Directions for this task:
Would you transcribe the listing that follows word for word, skipping pictures?
• • • • •
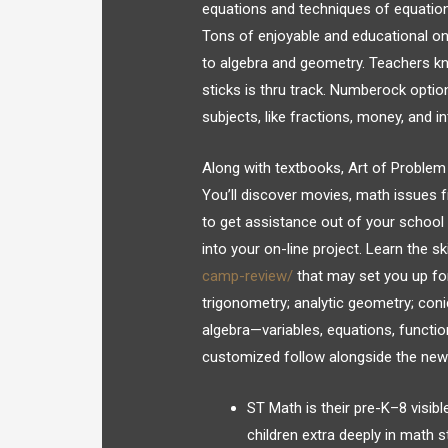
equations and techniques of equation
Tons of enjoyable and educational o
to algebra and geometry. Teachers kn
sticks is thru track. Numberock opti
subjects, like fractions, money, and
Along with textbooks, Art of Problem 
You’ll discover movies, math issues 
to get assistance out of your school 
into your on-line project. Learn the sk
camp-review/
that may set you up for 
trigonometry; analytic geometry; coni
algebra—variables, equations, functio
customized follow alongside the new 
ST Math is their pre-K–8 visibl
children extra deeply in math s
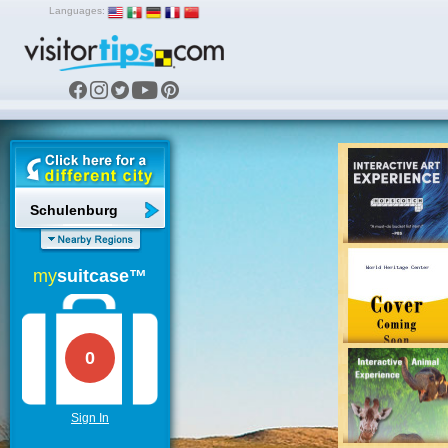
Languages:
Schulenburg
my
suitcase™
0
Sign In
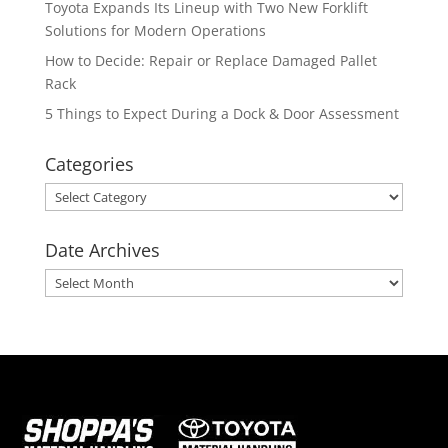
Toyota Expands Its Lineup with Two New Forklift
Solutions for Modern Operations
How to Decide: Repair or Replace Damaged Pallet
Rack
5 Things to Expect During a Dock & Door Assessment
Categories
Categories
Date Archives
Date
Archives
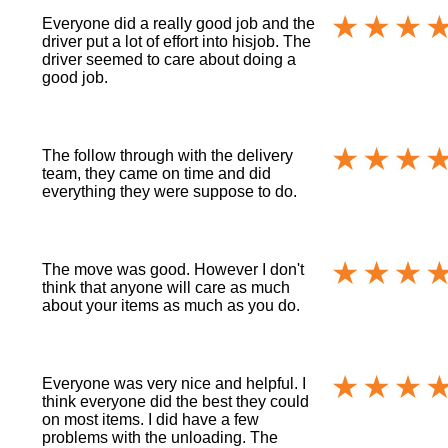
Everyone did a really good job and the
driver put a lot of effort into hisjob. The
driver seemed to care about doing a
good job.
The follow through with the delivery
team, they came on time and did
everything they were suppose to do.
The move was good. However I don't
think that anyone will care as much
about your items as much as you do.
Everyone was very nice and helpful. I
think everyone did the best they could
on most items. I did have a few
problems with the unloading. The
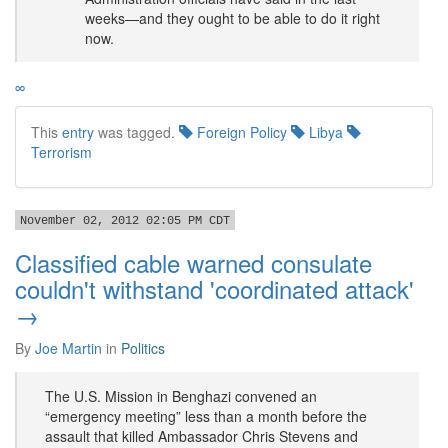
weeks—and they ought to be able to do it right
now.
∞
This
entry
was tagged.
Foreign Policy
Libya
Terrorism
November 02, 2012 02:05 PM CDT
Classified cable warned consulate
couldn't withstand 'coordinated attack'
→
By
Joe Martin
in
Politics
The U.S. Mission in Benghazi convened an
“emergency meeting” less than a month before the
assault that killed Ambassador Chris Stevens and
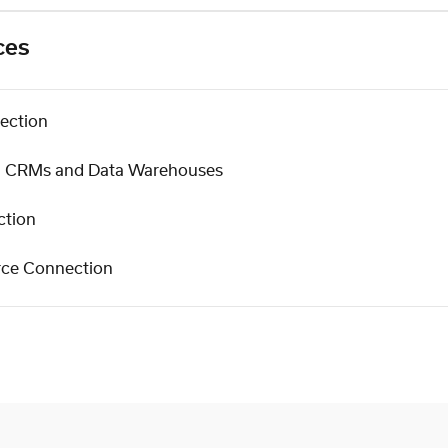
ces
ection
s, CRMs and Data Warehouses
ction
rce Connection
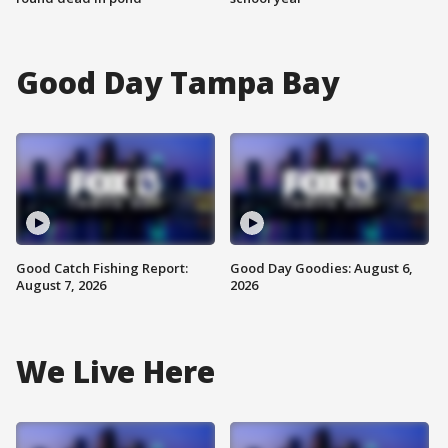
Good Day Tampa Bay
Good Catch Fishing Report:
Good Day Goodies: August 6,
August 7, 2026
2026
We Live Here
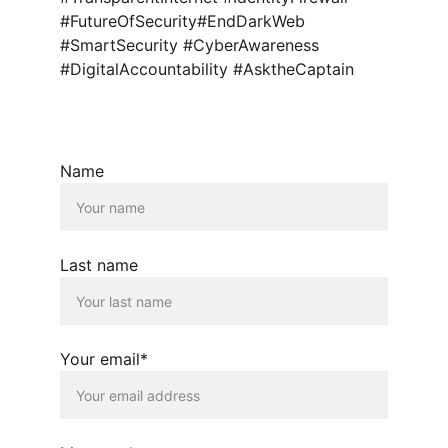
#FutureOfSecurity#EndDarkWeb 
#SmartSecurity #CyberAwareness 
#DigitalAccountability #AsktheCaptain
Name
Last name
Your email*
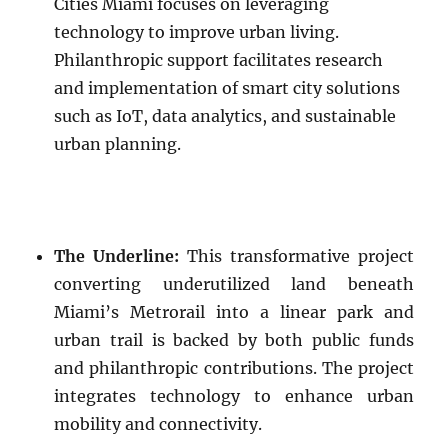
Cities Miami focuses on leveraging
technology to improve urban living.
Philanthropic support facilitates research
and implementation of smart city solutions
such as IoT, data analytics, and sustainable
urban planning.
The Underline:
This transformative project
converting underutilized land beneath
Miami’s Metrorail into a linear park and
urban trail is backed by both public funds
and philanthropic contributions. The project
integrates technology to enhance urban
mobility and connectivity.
• • • • •
Output below:
equations and techniques of equation
Tons of enjoyable and educational o
to algebra and geometry. Teachers kn
sticks is thru track. Numberock opti
subjects, like fractions, money, and
Along with textbooks, Art of Problem 
You’ll discover movies, math issues 
to get assistance out of your school 
into your on-line project. Learn the sk
camp-review/
that may set you up for 
trigonometry; analytic geometry; coni
algebra—variables, equations, functio
customized follow alongside the new 
ST Math is their pre-K–8 visibl
children extra deeply in math s
Languages:
Schulenburg
my
suitcase™
0
Sign In
Toyota Expands Its Lineup with Two New Forklift
Solutions for Modern Operations
How to Decide: Repair or Replace Damaged Pallet
Rack
5 Things to Expect During a Dock & Door Assessment
Categories
Categories
Date Archives
Date
Archives
Everyone did a really good job and the
driver put a lot of effort into hisjob. The
driver seemed to care about doing a
good job.
The follow through with the delivery
team, they came on time and did
everything they were suppose to do.
The move was good. However I don't
think that anyone will care as much
about your items as much as you do.
Everyone was very nice and helpful. I
think everyone did the best they could
on most items. I did have a few
problems with the unloading. The
weeks—and they ought to be able to do it right
now.
∞
This
entry
was tagged.
Foreign Policy
Libya
Terrorism
November 02, 2012 02:05 PM CDT
Classified cable warned consulate
couldn't withstand 'coordinated attack'
→
By
Joe Martin
in
Politics
The U.S. Mission in Benghazi convened an
“emergency meeting” less than a month before the
assault that killed Ambassador Chris Stevens and
ces
ection
s, CRMs and Data Warehouses
ction
rce Connection
Good Day Tampa Bay
Good Catch Fishing Report:
Good Day Goodies: August 6,
August 7, 2026
2026
We Live Here
#FutureOfSecurity#EndDarkWeb 
#SmartSecurity #CyberAwareness 
#DigitalAccountability #AsktheCaptain
Name
Last name
Your email*
Cities Miami focuses on leveraging
technology to improve urban living.
Philanthropic support facilitates research
and implementation of smart city solutions
such as IoT, data analytics, and sustainable
urban planning.
The Underline:
This transformative project
converting underutilized land beneath
Miami’s Metrorail into a linear park and
urban trail is backed by both public funds
and philanthropic contributions. The project
integrates technology to enhance urban
mobility and connectivity.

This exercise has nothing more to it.